A southwestern Arizona woman was sentenced to 30 days in jail and two years probation, as she pleaded guilty to illegally collecting four early voting ballots in the 2020 primary election. The judge rejected her plea for just probation and said that he did not think she accepts responsibility for her criminal act.
The sentence for the 66-year-old Guillermina Fuentes, at one time a school board member and former mayor of San Luis, caps a lengthy case that caught the eye of investigators on the day of the August 2020 primary and eventually led to charges against Fuentes and another San Luis woman.
Even though it came in the primary and is the sole case of “ballot harvesting” ever prosecuted in the state, Republicans who question former President Donald Trump’s loss in Arizona and other battleground states seized on the case as evidence of widespread voter fraud.
Fuentes was told by Roger Nelson, a Yuma County Superior Court Judge, that despite a parade of character witnesses and a probation officer who wrote a pre-sentence report saying in court that she was remorseful, Nelson said he didn’t believe it, and then quoted from the report.
″The defendant acknowledged responsibility for carrying ballots for someone else, however, she stated, ’I’m not a criminal,” read Nelson, according to Fox10 Phoenix.

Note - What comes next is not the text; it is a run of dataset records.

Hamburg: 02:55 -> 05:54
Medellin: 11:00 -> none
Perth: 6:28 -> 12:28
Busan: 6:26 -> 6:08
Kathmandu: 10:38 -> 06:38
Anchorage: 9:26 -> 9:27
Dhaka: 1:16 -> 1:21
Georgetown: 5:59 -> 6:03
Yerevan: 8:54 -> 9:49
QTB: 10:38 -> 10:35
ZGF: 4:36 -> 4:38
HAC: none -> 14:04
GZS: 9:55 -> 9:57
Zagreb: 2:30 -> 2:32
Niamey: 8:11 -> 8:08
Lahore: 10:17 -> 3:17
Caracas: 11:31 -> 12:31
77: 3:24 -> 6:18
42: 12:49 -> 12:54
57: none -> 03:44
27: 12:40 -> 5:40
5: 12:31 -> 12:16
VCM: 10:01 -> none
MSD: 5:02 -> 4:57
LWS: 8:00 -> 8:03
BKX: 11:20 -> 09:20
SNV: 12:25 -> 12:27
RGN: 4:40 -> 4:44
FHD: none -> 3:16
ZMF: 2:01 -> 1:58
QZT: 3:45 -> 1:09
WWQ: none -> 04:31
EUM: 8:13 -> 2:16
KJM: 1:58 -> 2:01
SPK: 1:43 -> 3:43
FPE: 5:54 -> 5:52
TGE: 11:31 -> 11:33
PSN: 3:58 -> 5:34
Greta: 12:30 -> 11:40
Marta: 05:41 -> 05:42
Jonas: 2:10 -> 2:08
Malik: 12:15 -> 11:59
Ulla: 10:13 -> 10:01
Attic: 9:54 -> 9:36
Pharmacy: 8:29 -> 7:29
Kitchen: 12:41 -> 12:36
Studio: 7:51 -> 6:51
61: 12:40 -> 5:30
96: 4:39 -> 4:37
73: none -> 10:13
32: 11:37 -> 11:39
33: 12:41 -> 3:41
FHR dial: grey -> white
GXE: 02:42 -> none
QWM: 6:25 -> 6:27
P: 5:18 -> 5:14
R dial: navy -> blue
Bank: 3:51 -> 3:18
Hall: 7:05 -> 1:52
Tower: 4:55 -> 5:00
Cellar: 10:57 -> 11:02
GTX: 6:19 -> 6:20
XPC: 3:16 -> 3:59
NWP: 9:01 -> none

Nelson then told her: “Well, you are a criminal.” “You committed a criminal offense. I don’t think you recognize that as a criminal offense. That’s the problem that I have,” he added.
For violating a 2016 “ballot harvesting” law, prosecutors from the Arizona attorney general’s office had sought a year in prison. That law makes it illegal to possess someone else’s mail ballots unless they are a family member, housemate, or caregiver to the voter.
Nelson was urged by Fuentes’ attorneys to give her probation and called a parade of character witnesses at a recent hearing who provided glowing reports of her service in the small border city of San Luis. The reports included comments on her growing a business and becoming a leader and her remorse for breaking the law. For that, she was praised by Nelson, but he also said that it weighed heavily in his decision to send her to jail.
“Many of the things that were put forward as mitigating factors, I think they’re also aggravating factors,” said Nelson. “You have been a leader in the San Luis community for a long time. People look up to you, people respect you, and they look to what you do,” he added.
The four early voting ballots were collected from acquaintances in San Luis by Fuentes, and she gave them to co-defendant Alma Juarez while working a table outside a polling place where she was urging people to vote for a slate of city council candidates. After that, Juarez carried them inside and put them in a ballot drop-off bin.
In a plea agreement with prosecutors that called for her to get probation, Juarez pleaded guilty to a misdemeanor, but Nelson was not bound by that agreement and gave her probation and no jail time.
The exchange outside the polls was videotaped by a city council write-in candidate, who then called the sheriff’s office. The investigation was quickly taken over by the attorney general’s “election integrity” unit.
Fuentes ran a sophisticated operation using her status in Democratic politics in San Luis to persuade voters to let her gather and, in some cases, fill out their ballots, the prosecutors alleged in court papers. But more serious charges of conspiracy and forgery were dropped and both pleaded guilty to a single count of ballot abuse.
“It’s been an issue for a long time, or at least it’s been alleged that it’s an issue, that people vote for others, take their ballots,” Nelson said noting that the small-town politics in the case and years of rumors that people like Fuentes collected ballots from voters and delivered them to the polls.
“Everybody that’s involved in politics in this area knew that a new law was passed. You certainly knew it, that that law was new, even went up to the Supreme Court,” added Nelson.